I do however resent cuts in the FE budget. It’s a mistake for the young people involved and gives a bruise to silly people like you to keep punching.
Student funding in Scotland is a disgrace, contrary to what you say Jim, it favours students from middle class background, and puts off students coming from the poorest backgrounds due to Scottish government cutting back on grants given out by 40%.
Parents of many middle class students will be able to pay the accommodation cost for their kids, which gives their kids freedom to go to any university in Scotland. But the only option for students from poor background is to go to a local university and live at home, and many living far away from university will not be able to attend at all.
Student grant levels for Scottish students are the lowest in western Europe, the maximum grant is about £1700 which is less than half of the years accommodation cost at some university. So poorer students must take out higher student loans than their middle class counter parts, so Scottish student from the poorest background end up with around £5000 more student debt than middle class students over a four year degree, which will put off people from the poorest backgrounds going to university in the first place, and once they get to university, they are also less likely to succeed with higher drop out rates.
The Trident Test
by craig on November 21, 2014 in Uncategorized
The Rochester By-Election further destroys the intellectual case for the BBC’s decision that only male party leaders who support Trident can debate on TV before the UK general election.
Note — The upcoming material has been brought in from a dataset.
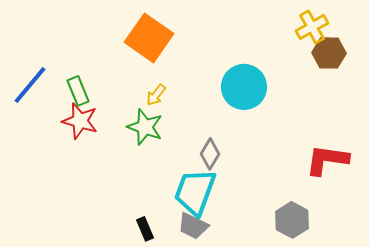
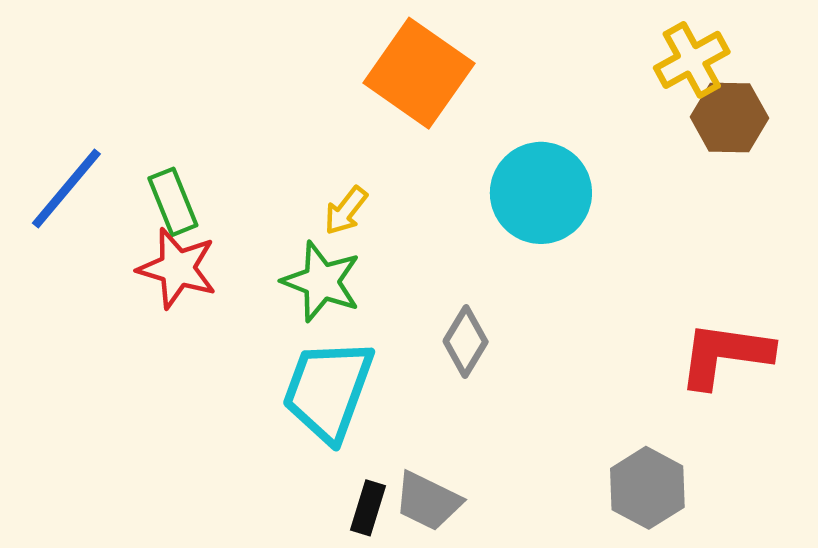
orange square: (149, 38) -> (419, 73), moved
cyan trapezoid: (195, 192) -> (328, 390), moved
black rectangle: (145, 229) -> (368, 508), moved, turned 40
The Greens got five times as many votes as the Lib Dems in Rochester, and are ahead of them in several recent national opinion polls. I do not posit the support of Trident as the criterion for inclusion, in any sense as a joke. Support of Trident stands as a good marker for adhesion to the neo-con establishment consensus. The establishment is simply not prepared for more radical views to be put before the public as a serious choice. UKIP is the chosen right wing vehicle into which disillusion with politicians should be channelled…….
……..The Greens, Plaid Cymru and the SNP have female leaders and are anti-Trident, a symbol of their broad radicalism. All are, to use that crude measure, to the left of the parties which will be included. To be in, you have to be led by an identikit posh male and support Trident. That is the BBC test.
http://www.craigmurray.org.uk/archives/2014/11/the-trident-test/
That is so well put. How can the BBC defend its position? You are right. UKIP is a safe channel into which discontent can be directed, knowing that no UKIP rep.is going to say anything that will really make people start thinking,at least not along lines that will lead to questioning capitalism , and the foreigh policy that goes with it. Jane wilson.